With several customers in Europe already under its belt, Netonomy Inc. is honing in on U.S. wireless carriers looking for a different way of providing customer service.
Instead of customer relationship management tools, Netonomy touts itself as a provider of “customer managed relations” software. The company said its goal is to surround customers with the things they care about, giving them direct access to back-end systems, while at the same time saving carriers money by cutting down on the number of live operators needed in their call centers.
“We’re providing all the data from various sources and consolidating that in our system and presenting it to customers so they can see the information and do something with it,” said John Hughes, co-founder and executive vice president of business development and marketing for Netonomy.
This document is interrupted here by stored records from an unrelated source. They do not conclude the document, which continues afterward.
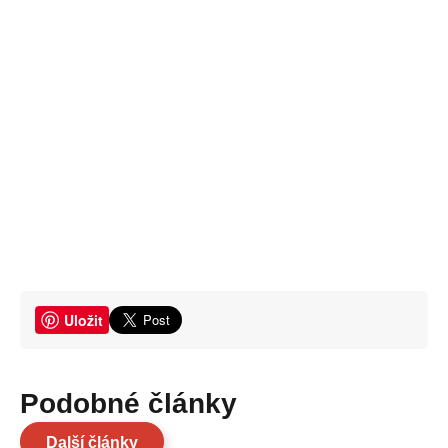
Uložit
Podobné články
Další články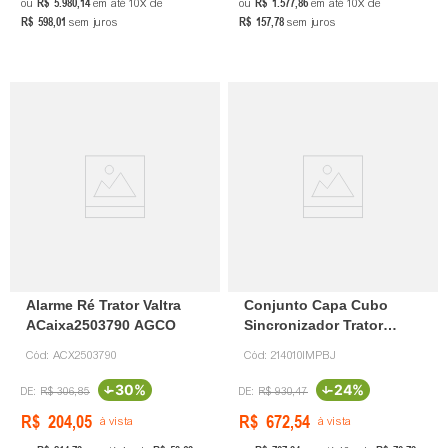
R$
5
.
980
,
14
R$
1
.
577
,
86
ou
em até
10
de
ou
em até
10
de
R$
598
,
01
R$
157
,
78
sem juros
sem juros
Alarme Ré Trator Valtra
Conjunto Capa Cubo
ACaixa2503790 AGCO
Sincronizador Trator
Valtra 214010I Bejol
Cód:
ACX2503790
Cód:
214010IMPBJ
-
30%
-
24%
R$
306
,
85
R$
930
,
47
R$
204
,
05
R$
672
,
54
à vista
à vista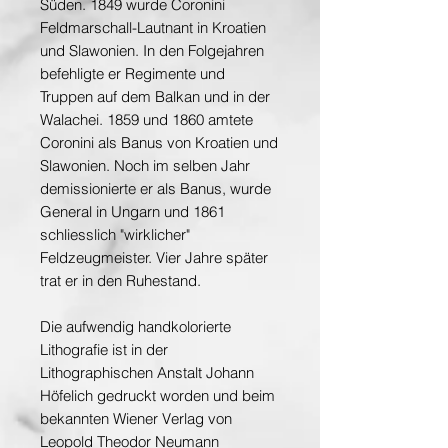
Süden. 1849 wurde Coronini
Feldmarschall-Lautnant in Kroatien
und Slawonien. In den Folgejahren
befehligte er Regimente und
Truppen auf dem Balkan und in der
Walachei. 1859 und 1860 amtete
Coronini als Banus von Kroatien und
Slawonien. Noch im selben Jahr
demissionierte er als Banus, wurde
General in Ungarn und 1861
schliesslich "wirklicher"
Feldzeugmeister. Vier Jahre später
trat er in den Ruhestand.
Die aufwendig handkolorierte
Lithografie ist in der
Lithographischen Anstalt Johann
Höfelich gedruckt worden und beim
bekannten Wiener Verlag von
Leopold Theodor Neumann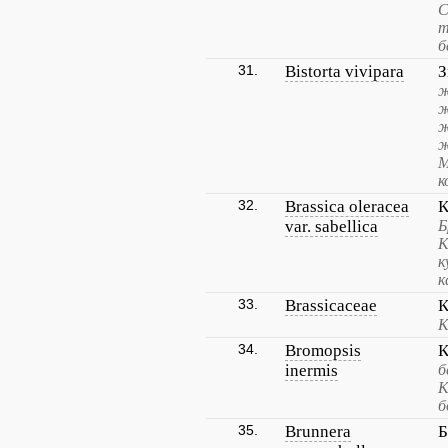
С
т
б
31.
Bistorta vivipara
З
ж
ж
ж
ж
М
к
32.
Brassica oleracea
К
var. sabellica
Б
К
к
к
33.
Brassicaceae
К
К
34.
Bromopsis
К
inermis
б
К
б
35.
Brunnera
Б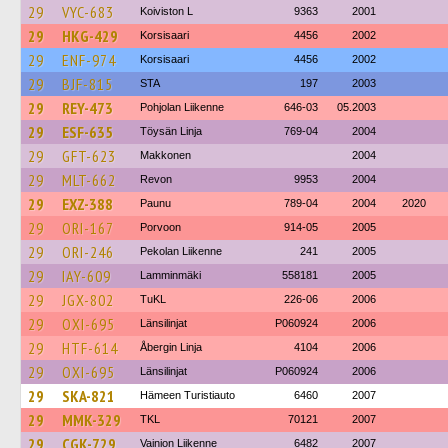
29
VYC-683
Koiviston L
9363
2001
29
HKG-429
Korsisaari
4456
2002
29
ENF-974
Korsisaari
4456
2002
29
BJF-815
STA
197
2003
29
REY-473
Pohjolan Liikenne
646-03
05.2003
29
ESF-635
Töysän Linja
769-04
2004
29
GFT-623
Makkonen
2004
29
MLT-662
Revon
9953
2004
29
EXZ-388
Paunu
789-04
2004
2020
29
ORI-167
Porvoon
914-05
2005
29
ORI-246
Pekolan Liikenne
241
2005
29
IAY-609
Lamminmäki
558181
2005
29
JGX-802
TuKL
226-06
2006
29
OXI-695
Länsilinjat
P060924
2006
29
HTF-614
Åbergin Linja
4104
2006
29
OXI-695
Länsilinjat
P060924
2006
29
SKA-821
Hämeen Turistiauto
6460
2007
29
MMK-329
TKL
70121
2007
29
CGK-729
Vainion Liikenne
6482
2007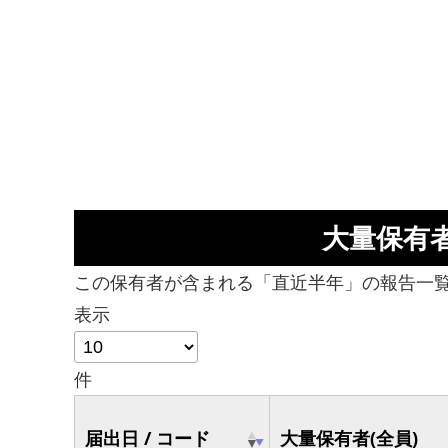
大量保有
この保有者が含まれる「直近半年」の報告一
表示
件
届出日 / コード
大量保有者(全員)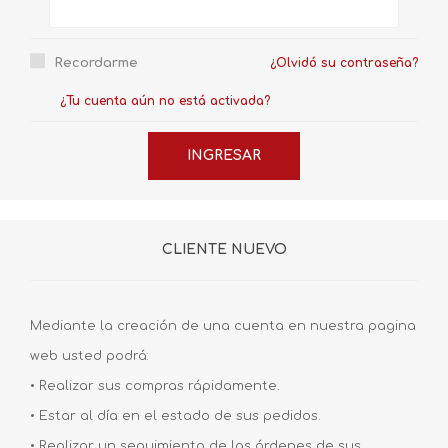
Recordarme
¿Olvidó su contraseña?
¿Tu cuenta aún no está activada?
CLIENTE NUEVO
Mediante la creación de una cuenta en nuestra pagina
web usted podrá:
• Realizar sus compras rápidamente.
• Estar al día en el estado de sus pedidos.
• Realizar un seguimiento de las órdenes de sus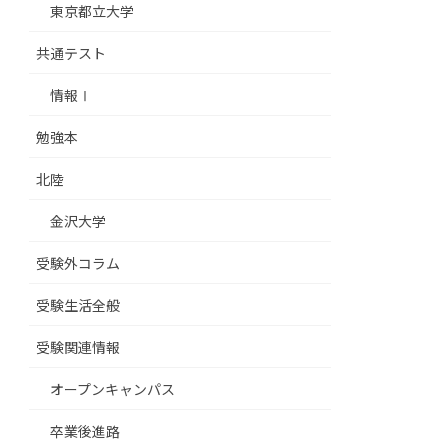
東京都立大学
共通テスト
情報Ⅰ
勉強本
北陸
金沢大学
受験外コラム
受験生活全般
受験関連情報
オープンキャンパス
卒業後進路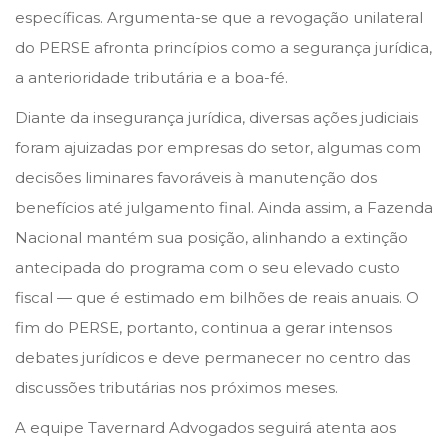
específicas. Argumenta-se que a revogação unilateral
do PERSE afronta princípios como a segurança jurídica,
a anterioridade tributária e a boa-fé.
Diante da insegurança jurídica, diversas ações judiciais
foram ajuizadas por empresas do setor, algumas com
decisões liminares favoráveis à manutenção dos
benefícios até julgamento final. Ainda assim, a Fazenda
Nacional mantém sua posição, alinhando a extinção
antecipada do programa com o seu elevado custo
fiscal — que é estimado em bilhões de reais anuais. O
fim do PERSE, portanto, continua a gerar intensos
debates jurídicos e deve permanecer no centro das
discussões tributárias nos próximos meses.
A equipe Tavernard Advogados seguirá atenta aos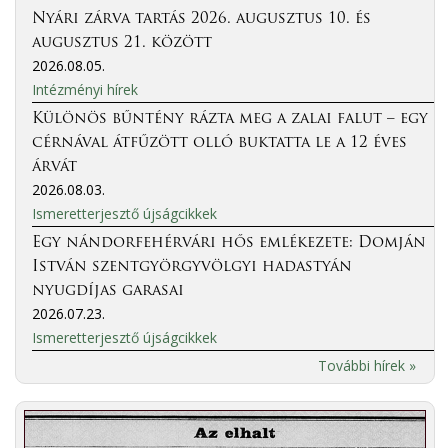
Nyári zárva tartás 2026. augusztus 10. és
augusztus 21. között
2026.08.05.
Intézményi hírek
Különös bűntény rázta meg a zalai falut – egy
cérnával átfűzött olló buktatta le a 12 éves
árvát
2026.08.03.
Ismeretterjesztő újságcikkek
Egy nándorfehérvári hős emlékezete: Domján
István szentgyörgyvölgyi hadastyán
nyugdíjas garasai
2026.07.23.
Ismeretterjesztő újságcikkek
További hírek »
The company’s MyNetonomy software “talks” to a carrier’s business support system, rather than the operation support system, which then implements the applications on the network. Netonomy said it can do a full implementation of its software within three months.
Among other things, MyNetonomy enables customers to purchase handsets, switch from a prepaid to a postpaid calling plan, buy or remove value-added services, manage personal information and pay a wireless phone bill over the Internet or from an Internet-enabled phone.
Hughes believes that the upcoming launch of third-generation services in the United States, coupled with the increasingly younger and more technologically savvy mobile-phone user, will make a self-service oriented CRM tool more applicable going forward.
“In this new world, or wireless world, where value-added services are an important component, CRM call services are not enough,” said Hughes.
MyNetonomy is an alternative to traditional CRM plans. It has caught on particularly well in Europe because 3G services already are a reality and more Europeans use mobile phones than the Internet. Hughes said in Europe there were more prospects with many customers that were more likely to use a wireless device to augment their account.
“We’re not trying to say in the 2G world that we’re complementary,” said Hughes.
Netonomy’s customers abroad include Bouygues Telecom, Vodafone and Telecom Italia, reaching approximately 30 million wireless subscribers in both business-to-business and business-to-residential markets. Hughes said the company hopes to contract with a U.S. wireless carrier by the end of the year.
Most recently, Netonomy entered an agreement with Nuance Communications Inc. to co-market MyNetonomy with Nuance’s speech recognition software.
Privately held, Netonomy has dual headquarters in Boston and Paris, with sales offices in San Francisco, London, Madrid, Rotterdam and Stockholm. It has 85 employees and was founded in 1999.